Jonas Helming, Maximilian Koegel and Philip Langer co-lead EclipseSource. They work as consultants and software engineers for building web-based and desktop-based tools. …
The Collaborative Modeling Initiative explained
April 7, 2015 | 2 min ReadModeling is a great way to increase productivity by raising the level of abstraction and creating dedicated abstractions for specific cases. Models may serve several purposes, ranging from means for communication to acting as the single input for generating the entire executable system implementation. Therefore, as one might expect, modeling is very often a collaborative activity. When projects and teams are large, concurrent modification, differencing, and merging of model versions need to be seamlessly supported. Nevertheless, the support for collaborative modeling has been – and still is – in its infancy for large-scale modeling projects. This is currently on the verge of being changed with the collaborative modeling initiative.

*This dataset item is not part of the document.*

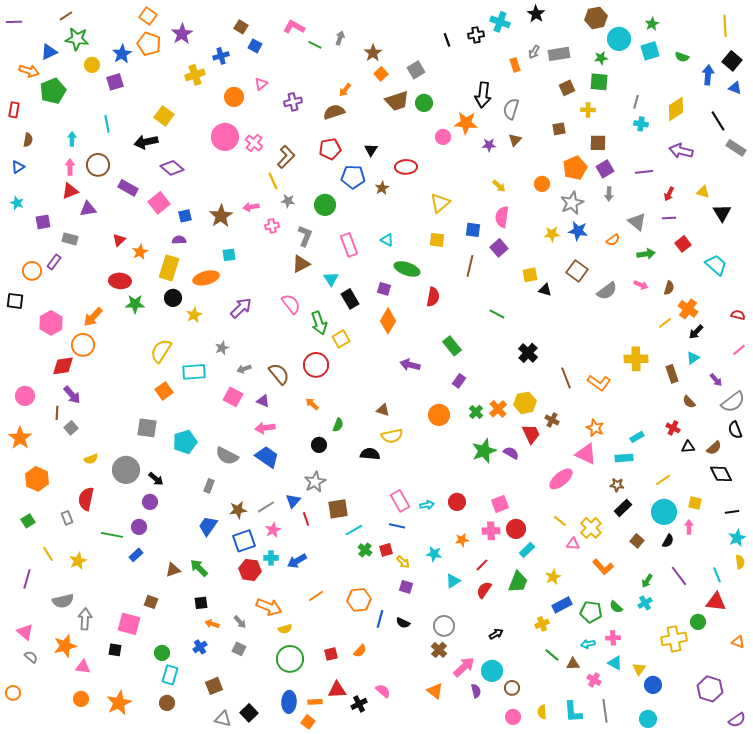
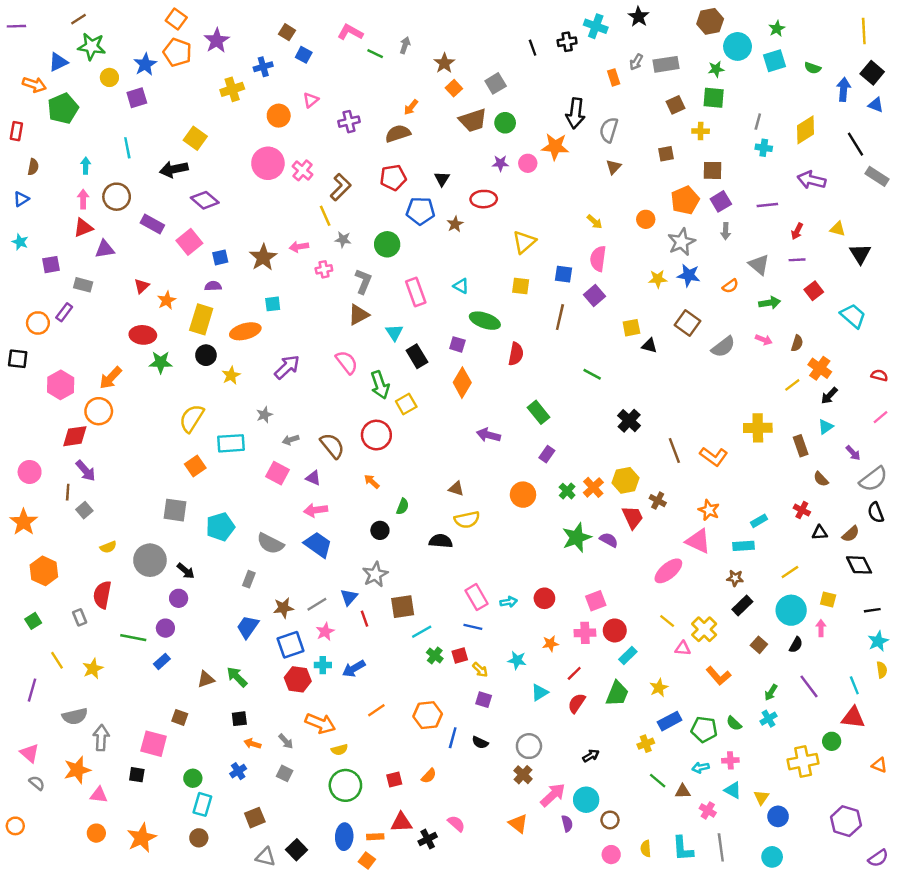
purple star: (489, 145) -> (500, 163), moved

The collaborative modeling initiative is a joint effort in providing a high-quality open-source tool that support enabling efficient collaboration and teamwork on EMF-based models and Papyrus UML models within Eclipse. The clear focus of this initiative is shaping key technologies to provide excellent service for a large-scale industry application. In particular, these technologies are
Model comparison and merging with EMF Compare
Distributed model versioning support based on EGit
Model review based on Gerrit, as well as Gerrit tooling within Eclipse
Providing high-quality tool support for collaborative modeling on a large scale requires tightly integrating several tools and systems and to improve their support for models (as opposed to code). Therefore, this initiative brings together developers and users of Papyrus, EMF Compare, EGit, and Gerrit tooling.
We are proud to be part of this initiative and bring our experience in developing tools for differencing and merging EMF models into the project.